(Dataset items)
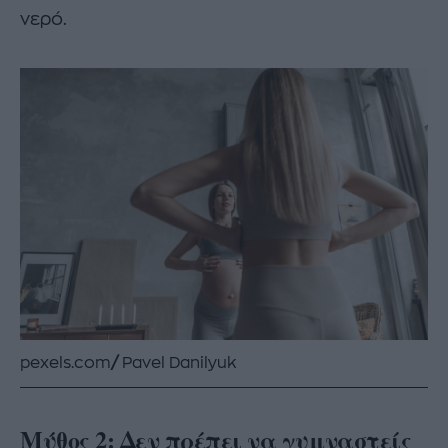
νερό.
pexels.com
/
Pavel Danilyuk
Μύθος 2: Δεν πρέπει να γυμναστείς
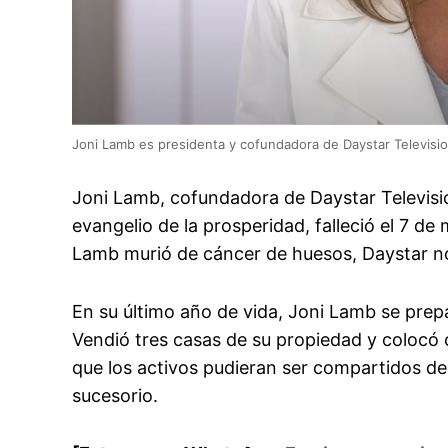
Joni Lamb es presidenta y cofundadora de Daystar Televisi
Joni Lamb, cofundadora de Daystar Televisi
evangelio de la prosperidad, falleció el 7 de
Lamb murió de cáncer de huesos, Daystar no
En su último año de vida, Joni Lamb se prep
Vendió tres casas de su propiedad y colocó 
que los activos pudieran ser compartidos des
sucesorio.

▸ What needs to be done: Would you return the data above exactly as written, minus the images?

▸ Result for this exercise:
νερό.
pexels.com
/
Pavel Danilyuk
Μύθος 2: Δεν πρέπει να γυμναστείς
Joni Lamb es presidenta y cofundadora de Daystar Televisi
Joni Lamb, cofundadora de Daystar Televisi
evangelio de la prosperidad, falleció el 7 de
Lamb murió de cáncer de huesos, Daystar no
En su último año de vida, Joni Lamb se prep
Vendió tres casas de su propiedad y colocó 
que los activos pudieran ser compartidos des
sucesorio.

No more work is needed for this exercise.